___ GIVEN DATA ___

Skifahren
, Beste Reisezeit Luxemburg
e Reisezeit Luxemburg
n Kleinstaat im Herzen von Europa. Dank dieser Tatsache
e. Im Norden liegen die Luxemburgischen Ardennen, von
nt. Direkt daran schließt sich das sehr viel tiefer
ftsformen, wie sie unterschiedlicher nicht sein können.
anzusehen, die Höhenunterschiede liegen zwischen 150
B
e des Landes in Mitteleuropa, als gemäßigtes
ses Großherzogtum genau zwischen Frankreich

___
___ GIVEN DATA ___

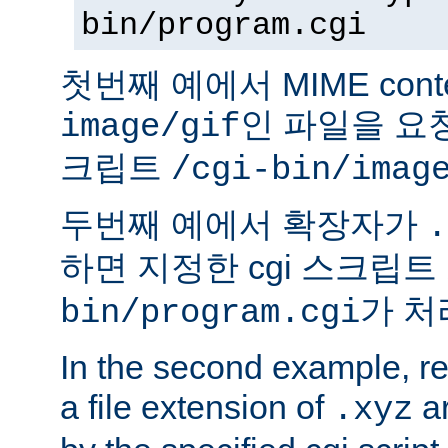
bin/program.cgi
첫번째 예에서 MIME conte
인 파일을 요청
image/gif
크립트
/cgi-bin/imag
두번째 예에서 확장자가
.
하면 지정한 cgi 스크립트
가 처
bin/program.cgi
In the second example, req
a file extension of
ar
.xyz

___

*EXERCISE INSTRUCTIONS*:
Using the data above, transcribe the lines that run from the line with "e. Im Norden" to the line with "e des Landes in Mitteleuropa, als gemäßigtes", both ends kept, and output nothing else.

*SOLUTION TO THIS TASK*:
e. Im Norden liegen die Luxemburgischen Ardennen, von
nt. Direkt daran schließt sich das sehr viel tiefer
ftsformen, wie sie unterschiedlicher nicht sein können.
anzusehen, die Höhenunterschiede liegen zwischen 150
B
e des Landes in Mitteleuropa, als gemäßigtes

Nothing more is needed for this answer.